How the Paradise of Increased Productivity Was Lost.
The Luddites. To begin to answer that question we can go back even further to the beginning of the nineteenth century and a group of people known as the Luddites. The Luddites were the first victims of the new capitalist order to fight back. They are also relentlessly maligned.
It is true that they fought back foolishly; they smashed machines when they should have smashed the system. But all they knew was the machines, machines that were taking their jobs; they had not the remotest concept or understanding of the system that was their true enemy.

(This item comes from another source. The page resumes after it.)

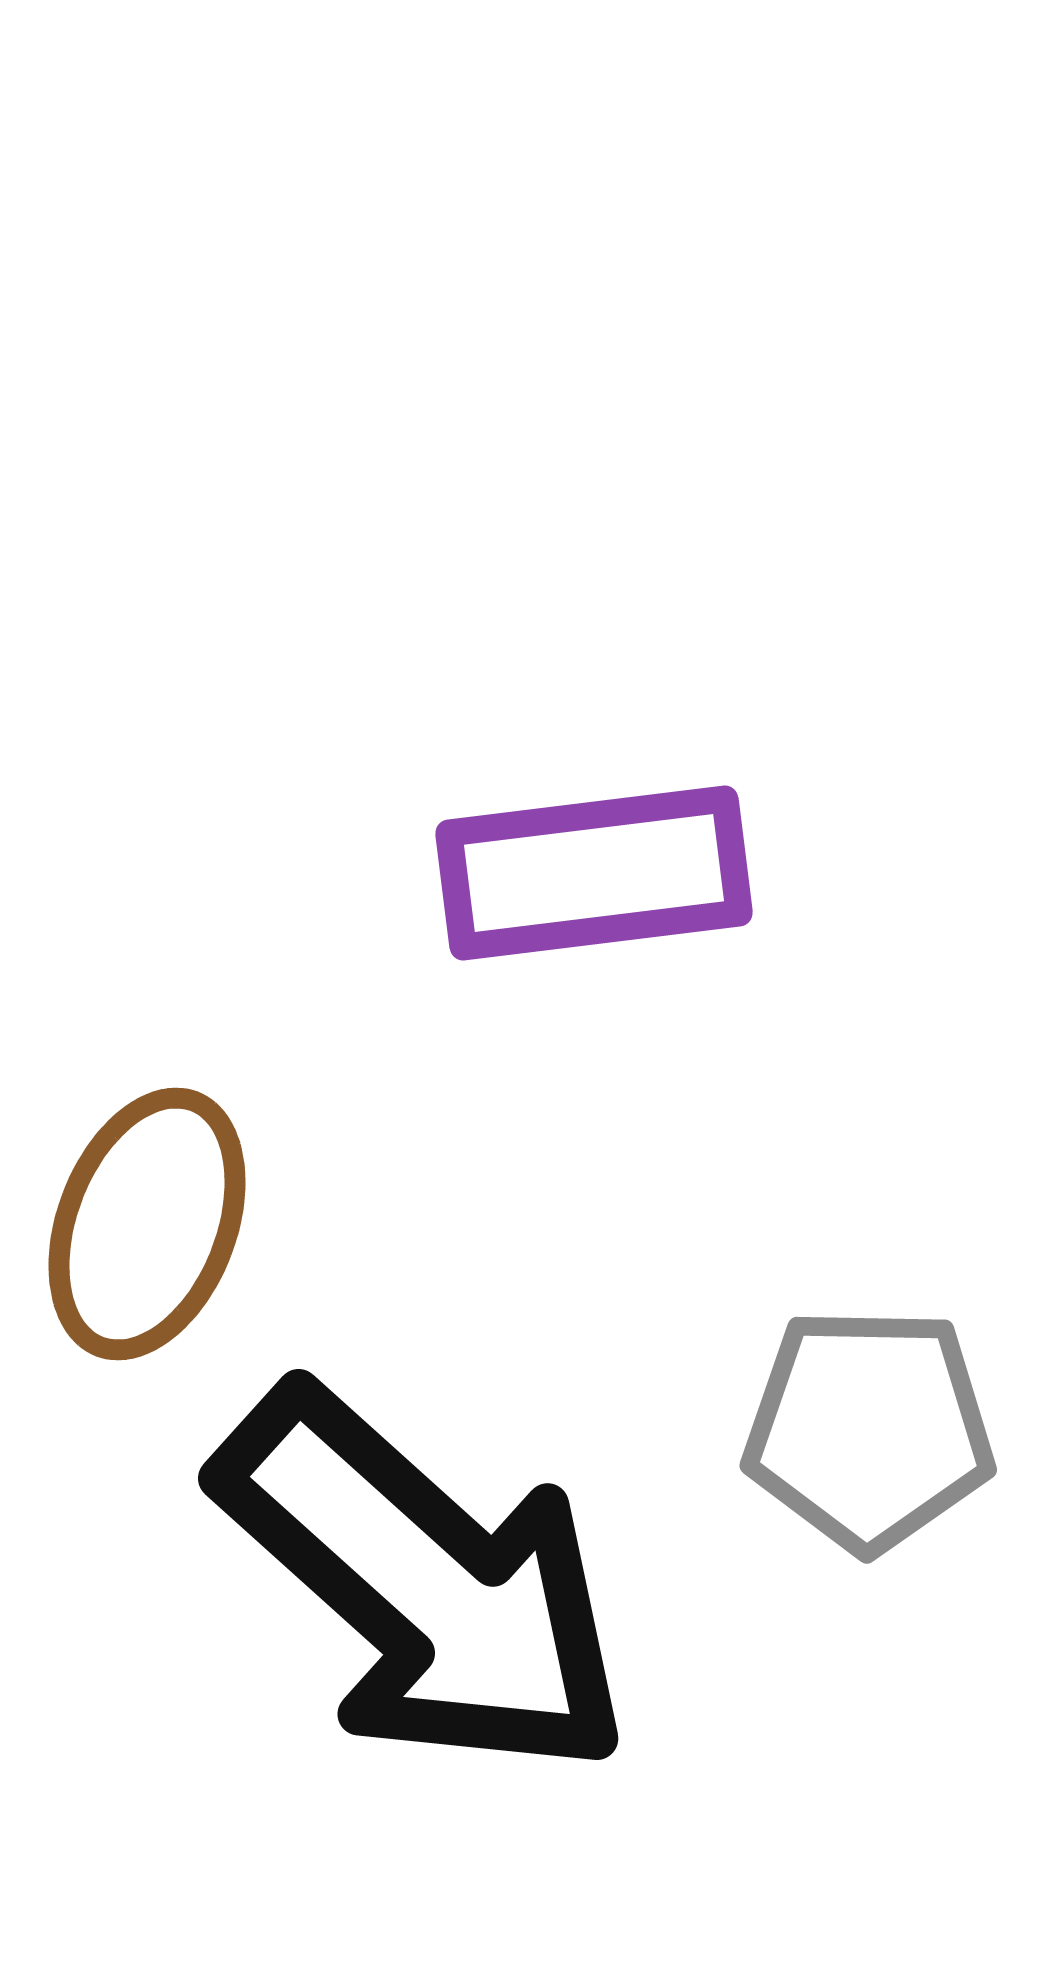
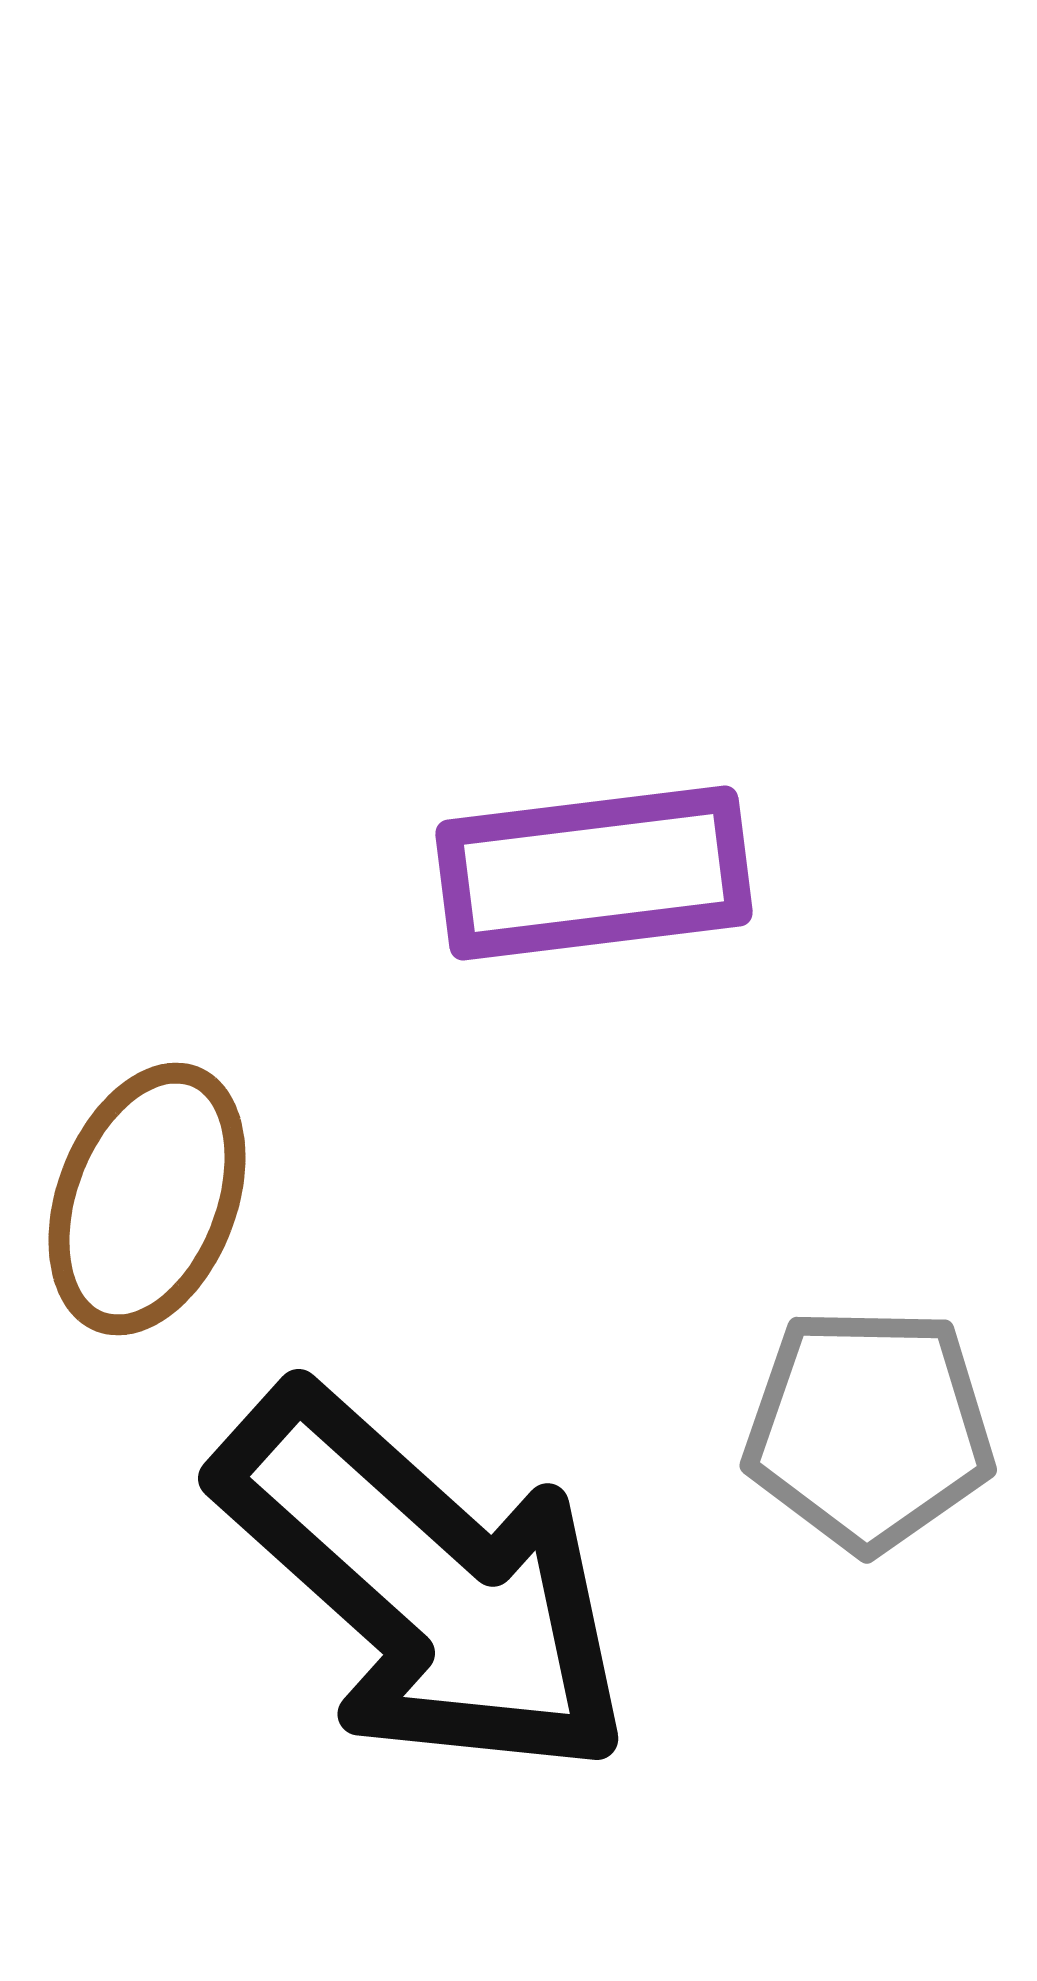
brown ellipse: moved 25 px up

The Luddite Fallacy. Most people think of Luddites as fogey-brained fools who are irrationally opposed to all new technology. That is how far they have become maligned. They were in fact textile workers whose livelihoods and lives were being destroyed by new power looms and other machinery that produced goods far faster and more economically than they could. Economists and historians know this but malign them more subtly by accusing them of something called the Luddite Fallacy. The Luddite Fallacy, briefly, is the idea that technological innovation that produces more with less labor leads to overall unemployment. This is a foolish notion, we are gravely and condescendingly assured, because when jobs are lost due to automation, new jobs are inevitably created. The money saved on the old products is freed to be spent on new or different ones.
The Radical Bleeding Heart, you may have noticed, does not attempt to hide his disdain for conventional theory-bound economists, but the Luddite Fallacy provokes him, not just to satire and sarcasm, but to simple, white-hot fury.

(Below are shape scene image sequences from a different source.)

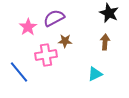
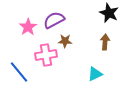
purple semicircle: moved 2 px down
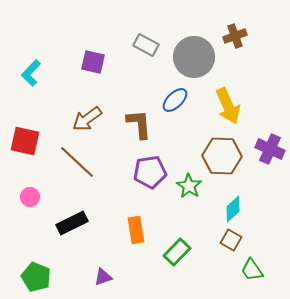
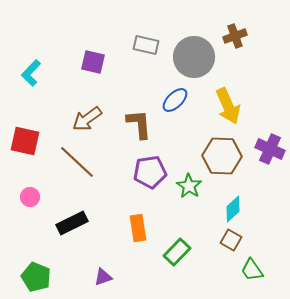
gray rectangle: rotated 15 degrees counterclockwise
orange rectangle: moved 2 px right, 2 px up
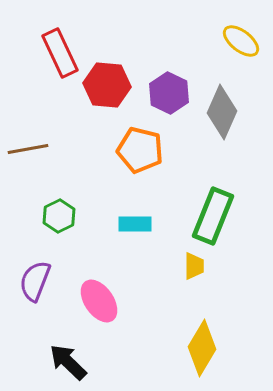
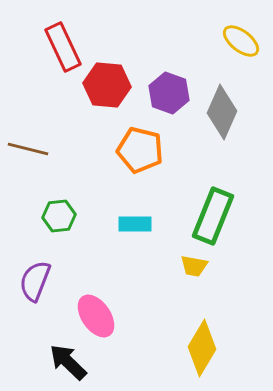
red rectangle: moved 3 px right, 6 px up
purple hexagon: rotated 6 degrees counterclockwise
brown line: rotated 24 degrees clockwise
green hexagon: rotated 20 degrees clockwise
yellow trapezoid: rotated 100 degrees clockwise
pink ellipse: moved 3 px left, 15 px down
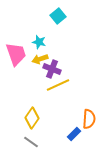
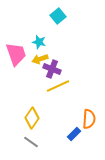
yellow line: moved 1 px down
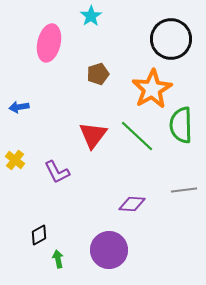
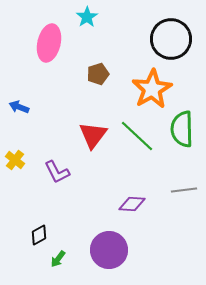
cyan star: moved 4 px left, 1 px down
blue arrow: rotated 30 degrees clockwise
green semicircle: moved 1 px right, 4 px down
green arrow: rotated 132 degrees counterclockwise
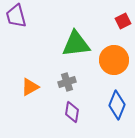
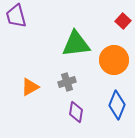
red square: rotated 21 degrees counterclockwise
purple diamond: moved 4 px right
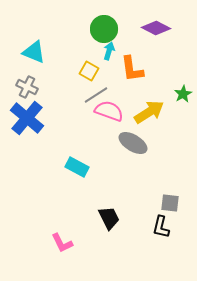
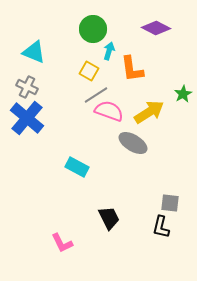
green circle: moved 11 px left
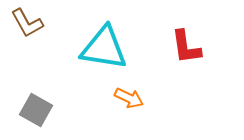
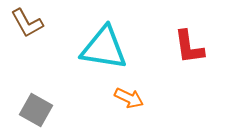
red L-shape: moved 3 px right
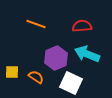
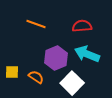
white square: moved 1 px right; rotated 20 degrees clockwise
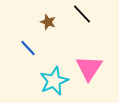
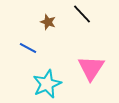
blue line: rotated 18 degrees counterclockwise
pink triangle: moved 2 px right
cyan star: moved 7 px left, 3 px down
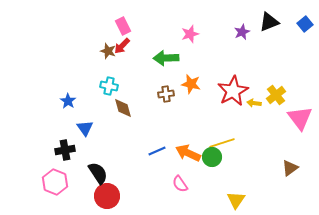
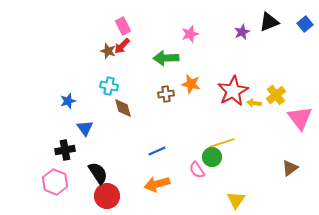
blue star: rotated 21 degrees clockwise
orange arrow: moved 31 px left, 31 px down; rotated 40 degrees counterclockwise
pink semicircle: moved 17 px right, 14 px up
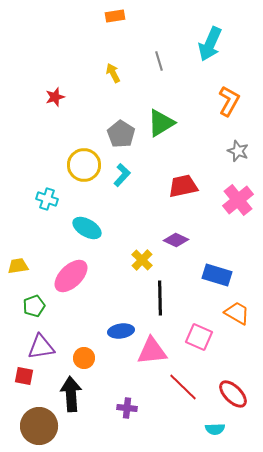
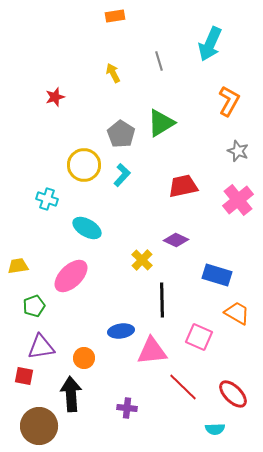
black line: moved 2 px right, 2 px down
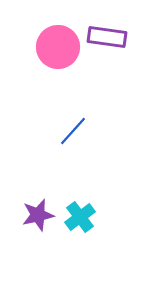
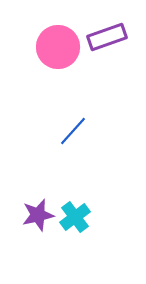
purple rectangle: rotated 27 degrees counterclockwise
cyan cross: moved 5 px left
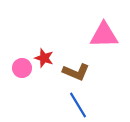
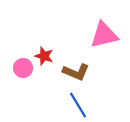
pink triangle: rotated 12 degrees counterclockwise
red star: moved 2 px up
pink circle: moved 1 px right
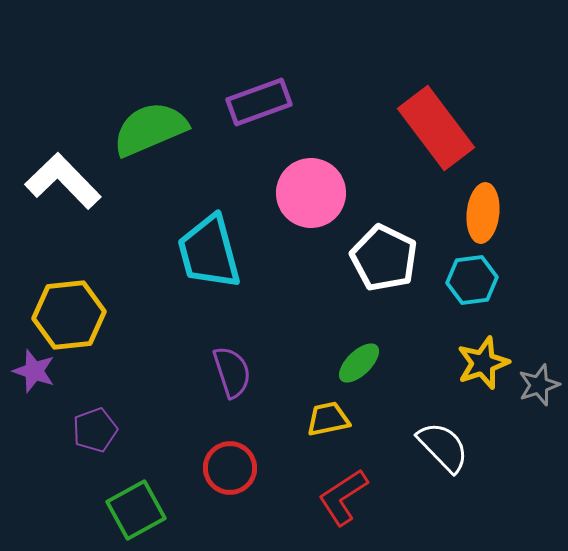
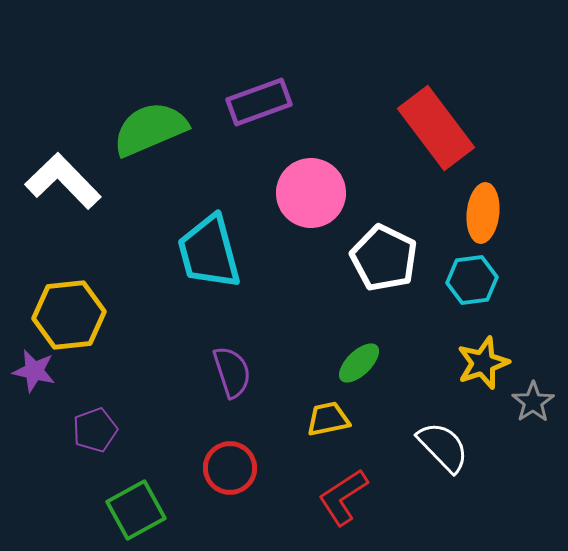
purple star: rotated 6 degrees counterclockwise
gray star: moved 6 px left, 17 px down; rotated 15 degrees counterclockwise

The Fallacy of the Fallacy. These pompous profs tell us that “economic theory” guarantees that new jobs will replace the old. This, to put it as politely as the circumstances will allow, is utter balderdash. Other “economic theories”—to say nothing of economic history—make it clear that the job market is subject to any number of forces; there is never any automatic guarantee that there will be adequate jobs for all.

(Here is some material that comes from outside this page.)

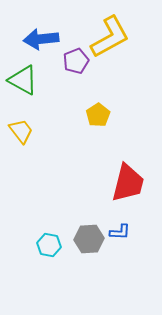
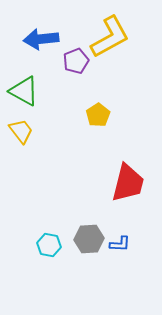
green triangle: moved 1 px right, 11 px down
blue L-shape: moved 12 px down
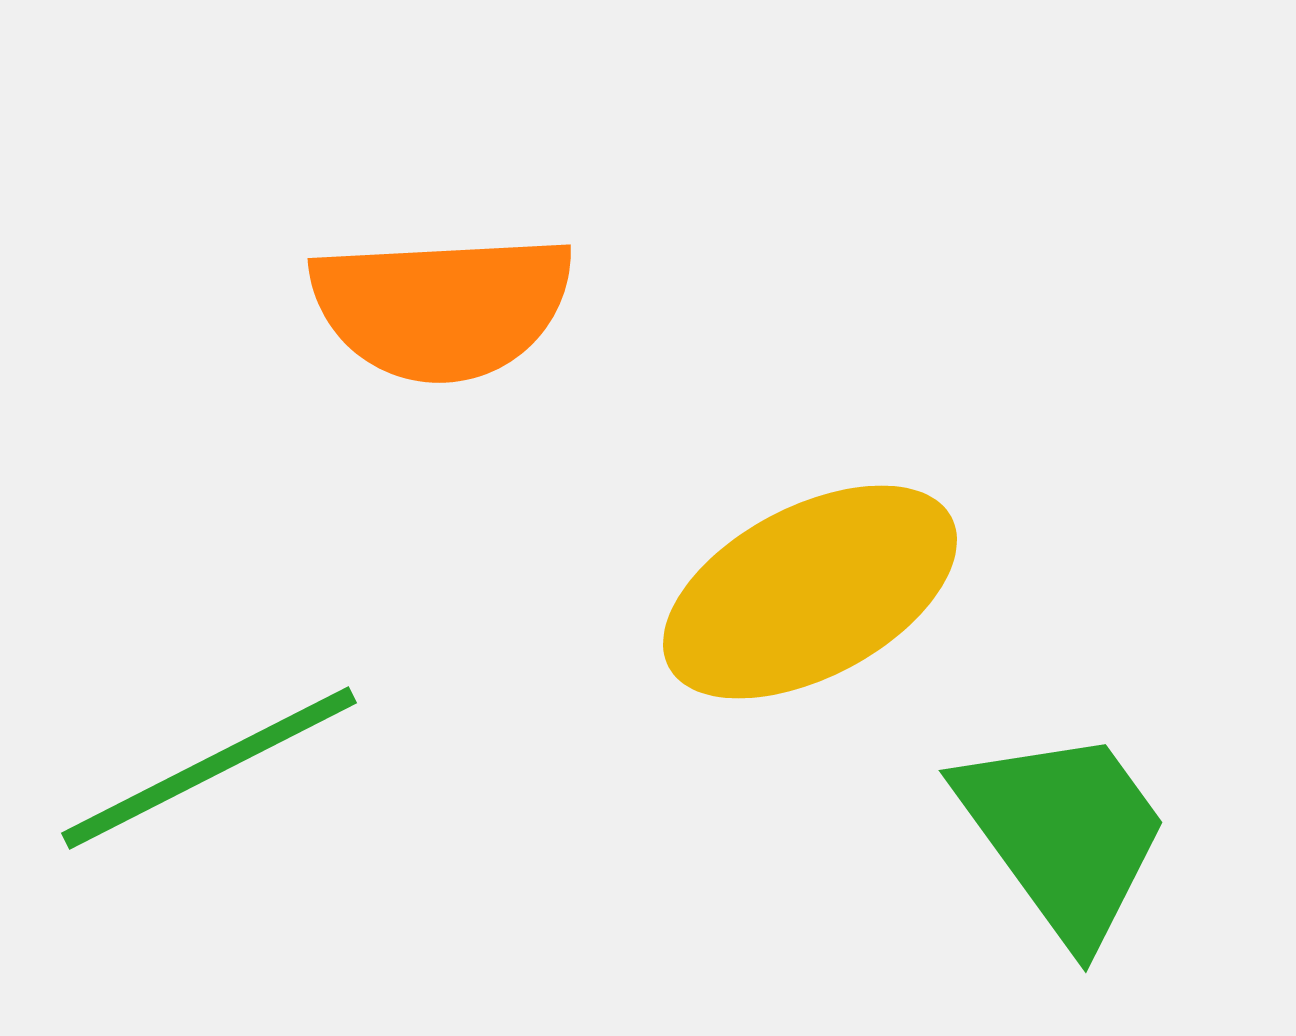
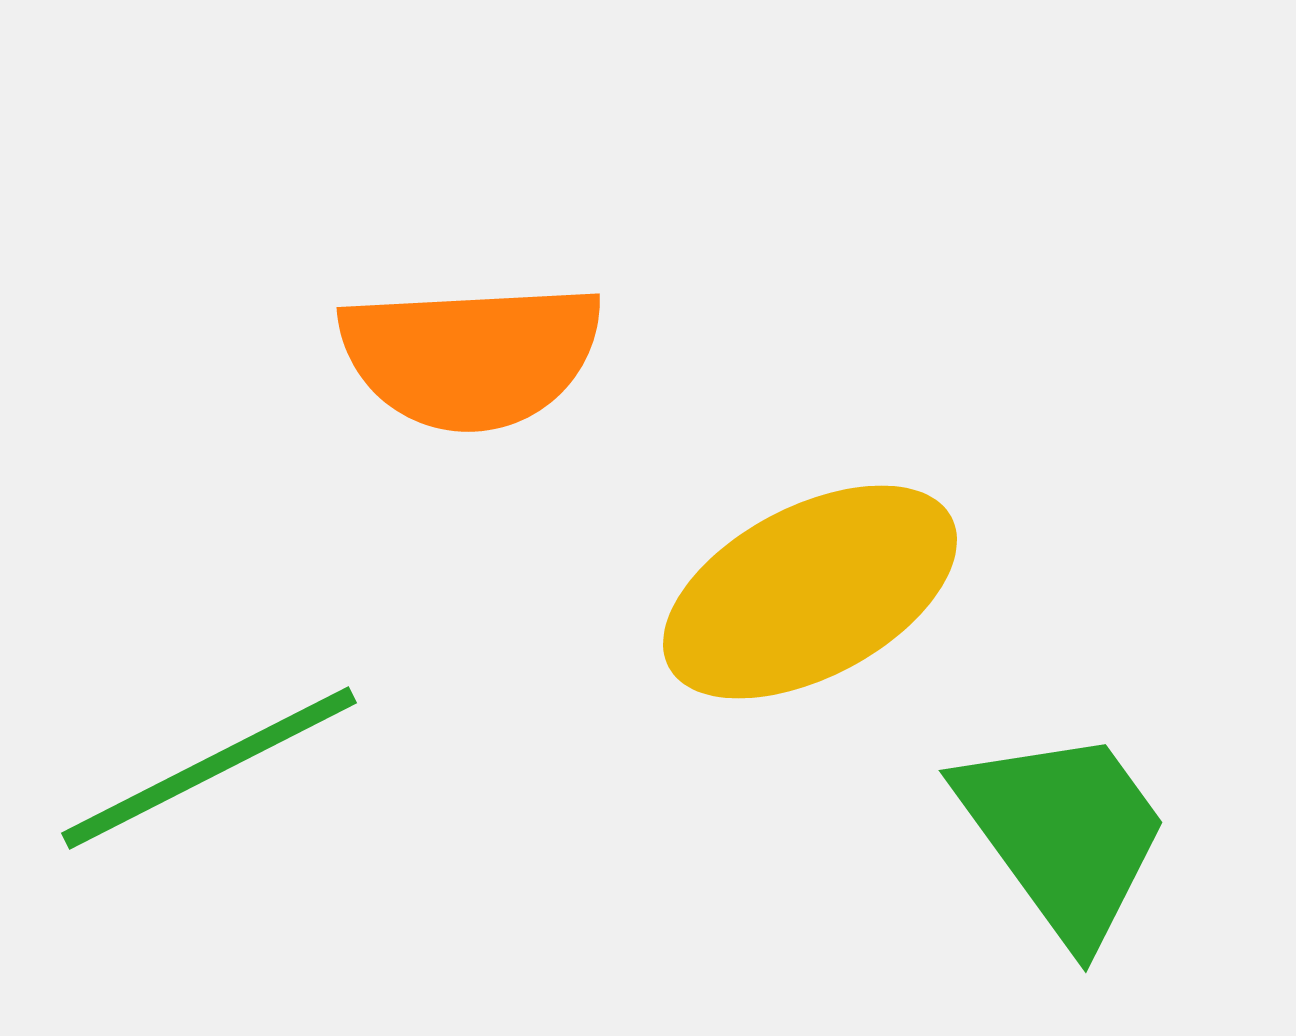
orange semicircle: moved 29 px right, 49 px down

It is certainly true that human beings are adaptable and will attempt to find new ways to make a living when the old ways fail, and that people with the power to do so may deign to take advantage of their desperation, particularly if they become really, really, desperate. But sometimes the whole system falls apart. Have these people never heard of the Great Depression?
This “economic theory” dismissing the so-called Luddite Fallacy is nothing more than a means to trivialize the plight of the unemployed. It is otherwise meaningless. A strawman, actually, since no one ever claims that jobs lost to automation are never made up.
It is particularly galling when they imply that it is quite stupid of workers not to appreciate the benefits of labor saving machinery. Why should they when the benefits all go to someone else and they see only costs?
But must the benefits go only to the owners?